On the Assembly Ways and Means Committee and the Senate Finance Committee, every Republican but one and every Democrat voted to ignore the governor's plan.

During the debate in committee, there was a comment by Senate Democratic floor leader Steven Horsford.

"They deserve to know their retirement is secure," he said. "The proposal to take that security away from these individuals, it's not fair, not moral."

The term "moral" jumped out at me. Since the election of Ronald Reagan in 1990, all kind of things, from taxes to school curriculum, have been treated by the evangelical right as moral issues. Since morality involves not what is correct or mistaken but what is good or evil, our politics naturally became polarized and vicious.

The campaign between Barack Obama and John McCain, both of whom are reluctant to characterize adversaries as enemies, gave some hope that (whoever won) the nation could move beyond the kind of language combat that drives civility out of politics.

Obviously, given the unanimity of opinion on the state worker benefits, Horsford and his colleagues had a good case to make. Government, like business, must be competitive for the services of good people. Public administrators and workers are a special breed and Nevada needs them. Gibbons' changes would not only have made the state less able to attract good workers but could have cut retirees off from their health care. "You can't change the rules after they no longer have the ability to go back to work to pay for health benefits," said Assembly Speaker Barbara Buckley.

Unfair? Sure. Immoral? Whoa.

Horsford, who has shown a deft and capable hand at guiding the Nevada Senate, didn't need to bring the question of morality into the debate to make his case.

There's no question that Democrats have a more difficult time than Republicans in using language that makes emotional appeals to the public. The value subtleties and nuance.
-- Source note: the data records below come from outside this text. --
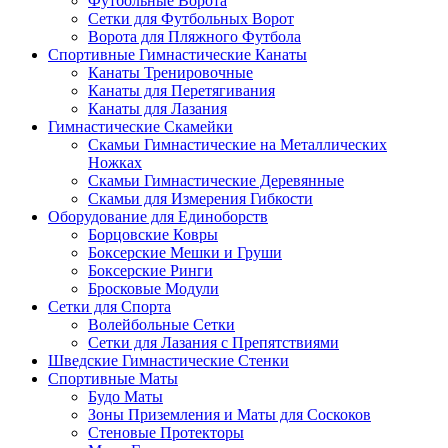
Футбольные Ворота
Сетки для Футбольных Ворот
Ворота для Пляжного Футбола
Спортивные Гимнастические Канаты
Канаты Тренировочные
Канаты для Перетягивания
Канаты для Лазания
Гимнастические Скамейки
Скамьи Гимнастические на Металлических
Ножках
Скамьи Гимнастические Деревянные
Скамьи для Измерения Гибкости
Оборудование для Единоборств
Борцовские Ковры
Боксерские Мешки и Груши
Боксерские Ринги
Бросковые Модули
Сетки для Спорта
Волейбольные Сетки
Сетки для Лазания с Препятствиями
Шведские Гимнастические Стенки
Спортивные Маты
Будо Маты
Зоны Приземления и Маты для Соскоков
Стеновые Протекторы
It has become a cliché in politics that Republicans talk about law while Democrats talk about doing justice.

But that's a different thing from raising the political ante by treating a programmatic issue as a battle between right and wrong. Using a term like "moral" means that Horsford is describing those with whom he disagrees not just as mistaken but as evil. In this case, that was Assembly GOP floor leader Heidi Gansert, the lone vote for Gibbons' program and a leader who has given the Democrats plenty of cooperation this session.

There are certainly moral issues in politics from time to time. Battles over slavery, the Philippine conquest, civil rights and Vietnam have brought out the best in our nation as we struggled our way to higher ground.

But not every education program and street widening project is a moral issue, and framing them that way can only take us back to that bleak and harsh political landscape that has plagued us since 1980.